As described above for a single site, the same function can also be used to read in other FLUXNET variables (e.g., CO2 flux data) and conduct data filtering steps. Here, we’re reading daily GPP and uncertainty (standard error), based on the nighttime flux decomposition method (""GPP_NT_VUT_REF""), keep only data where at least 80% is based on non-gapfilled half-hourly data (threshold_GPP = 0.8), and where the daytime and nighttime-based estimates are consistent, that is, where their difference is below the the 97.5% and above the 2.5% quantile (filter_ntdt = TRUE, see also ?get_obs_bysite_fluxnet2015).

settings_fluxnet <- list(
  getswc       = FALSE,
  filter_ntdt  = TRUE,
  threshold_GPP= 0.8,
  remove_neg   = FALSE
  )

ddf_fluxnet_gpp <- ingest(
  siteinfo = siteinfo %>% slice(1:3),
  source   = "fluxnet",
  getvars  = list(gpp = "GPP_NT_VUT_REF",
  pp_unc   = "GPP_NT_VUT_SE"),
  dir      = "/data/scratch/bstocker/FLUXNET-2015_Tier1/20191024/DD/", # adjust this with your local path
  settings = settings_fluxnet,
  timescale= "d"
  )

WATCH-WFDEI

This extracts from original WATCH-WFDEI files, provided as NetCDF (global, 0.5 degree resolution), provided as monthly files containing all days in each month. The data directory specified here (dir = "~/data/watch_wfdei/") contains subdirectories with names containing the variable names (corresponding to the ones specified by the argument getvars = list(temp = "Tair")).

A bias correction may be applied by specifying the settings as in the example below.

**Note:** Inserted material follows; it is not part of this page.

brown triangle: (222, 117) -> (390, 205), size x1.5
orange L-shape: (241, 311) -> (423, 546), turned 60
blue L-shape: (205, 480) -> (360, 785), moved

By specifying correct_bias = "worldclim" (the only option currently available), this uses a high-resolution (30’’) monthly climatology based on years 1970-2000 and corrects the WATCH-WFDEI data by month, based on the difference (ratio for variables other than temperature) of its monthly means, averaged across 1979-2000.

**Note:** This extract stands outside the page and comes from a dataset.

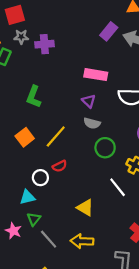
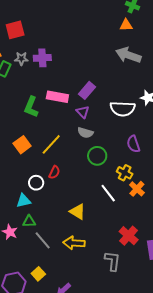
purple rectangle: (109, 31) -> (87, 90), moved
gray star: (21, 37) -> (21, 59), moved
pink rectangle: (96, 75) -> (57, 97), moved
red semicircle: (60, 166) -> (54, 172), turned -40
green triangle: (34, 219) -> (29, 221), turned 48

WATCH-WFDEI data is available for years from 1979. If year_start is before that, the mean seasonal cycle, averaged across 1979-1988 is returned for all years before 1979.

ddf_watch <- ingest(
  siteinfo = siteinfo %>% 
    slice(1:2) |> 
    mutate(
      year_star = 2018,
      year_end = 2018
    ),
  source    = "watch_wfdei",
  getvars   = c("temp", "prec"),
  dir       = "~/data/watch_wfdei/"  # adjust this with your local path
  # settings  = list(correct_bias = "worldclim", dir_bias = "~/data/worldclim")
  )

CRU TS

This extracts monthly data from the CRU TS data. Interpolation to daily values is done using a wather generator for daily precipitation (given monthly total precipitation and number of wet days in each month), and a polynomial that conserves monthly means for all other variables.

ddf_cru <- ingest(
  siteinfo = siteinfo %>% slice(1:2),
  source    = "cru",
  getvars   = c("tmax"),
  dir       = "~/data/cru/ts_4.01/"  # adjust this with your local path
  )

Check it out for the first site (BE-Vie).

ggplot() +
  geom_line(data = ddf_fluxnet$data[[1]], aes(x = date, y = temp)) +
  geom_line(data = ddf_watch$data[[1]], aes(x = date, y = temp), col = "royalblue") +
  geom_line(data = ddf_cru$data[[1]], aes(x = date, y = tmax), col = "red") +
  xlim(ymd("2000-01-01"), ymd("2005-12-31"))

MODIS LP DAAC

This uses the MODISTools R package making its interface consistent with ingestr. Settings can be specified and passed on using the settings argument. To facilitate the selection of data products and bands to be downloaded, you may use the function get_settings_modis) which defines defaults for different data bundles (c("modis_fpar", "modis_ndvi", "modis_evi") are available).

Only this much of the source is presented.